China short-selling: Short shrift?
“The chairman just threatened to have me killed.” Delivered in a panicked voice, the statement brought proceedings to a standstill. As it happened, the meeting had been convened to share the news of my imminent departure with staff. But my bombshell merely spluttered in the face of this far more shocking announcement – one that originated in the “China fraud stocks” scandal of 2010-2011 when it seemed that every US-listed mid-cap Chinese company was on the run from short sellers.
There is a place for short-sellers in every market and research firm Muddy Waters deserves some credit for revealing the exaggerated earnings of several companies. Many of these firms went public in the US through reverse mergers so they were subject to less scrutiny. There was an information asymmetry and Muddy Waters filled the gap. A number of PE-backed companies were among those found wanting.
Suddenly a host of researchers were parsing filings in search of the next big fraud, with hedge funds all too willing to pay to see reports weeks before they were released into the market. My employer wanted a slice of the action and formed a dedicated research unit. The death threat represented the first occasion on which members of this unit got their fingers burnt. The researcher in question had completed his analysis of the company and come up with a list of questions. He decided to ask the company chairman for answers.
The chairman's response indicates the kind of pressure these executives were under. In many cases, the reverse mergers that led to their companies going public were uneventful processes led by intermediaries. Small-scale auditors waved them through even though (as it turned out) they had neither the bandwidth nor the aptitude to dig deep. Now these executives were being asked tough questions for perhaps the first time.

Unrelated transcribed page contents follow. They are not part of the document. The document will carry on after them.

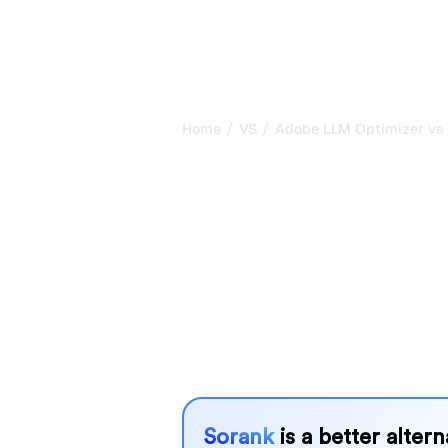
/
/
Home
VS
Adobe LLM Optimizer vs
Adobe LLM Op
Quno : my hon
comparison fo
Adobe LLM Optimizer and Quno are t
tracking visibility in AI systems, but
needs?
We compare their features, pricing, 
choose the AI SEO tool that fits your
Sorank
is a better alter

There are two schools of thought. Either the chairman was a fraudster who had found himself cornered and was willing to say anything to find a way out; or he was honest man who had built a company from nothing and now feared potential ruin at the hands of short-sellers willing to publish anything to make a quick buck.
In reality, people sit at different points on a sliding scale. Throw in extenuating circumstances such as poor third-party advice, confusing record-keeping processes that may mean there is a very good reason why numbers don't add up, the fact that many Chinese companies underestimate the rigors of the US disclosure-based system, and founders' tendency to take the pragmatic, if the not the most copper-bottomed route to corporate success and it isn't always possible to reach a definitive conclusion.
What made me uncomfortable - and this was actually a factor in my decision to leave the company - was doubts over quality control. First, I was unsure whether the newly-formed research unit had the ability to conduct the level of research required and then deliver it in the language to which institutional investors are accustomed. Second, I was unsure whether the end users really cared about the first concern. Mud sticks, or at least it does for long enough to execute a trade.
To be fair, the market is a great leveler. A research firm or short seller that repeatedly cries wolf will ultimately be ignored and no longer able to move stock prices in the desired direction. Companies have also been known to rebound quickly and strongly from such setbacks, just as others have rightfully collapsed.
What makes the recent Tianhe Chemicals case interesting (and relevant to AVCJ because it is a Morgan Stanley Private Equity Asia portfolio company) is the party making the allegations of fraud eschews accountability. Indeed, Anonymous Analytics, a faction of activist and hacker network Anonymous, positions itself as the faceless - and not profit-driven - scourge of dishonest corporations.
Is this organization everything it says it is, and if so, does this make the accusations any more credible? With Tianhe denying the allegations and Anonymous Analytics standing by them, it is up to the market to decide. But past experience suggests this is a murky pond: the identities, motivations and abilities of those conducting the research are difficult to fathom.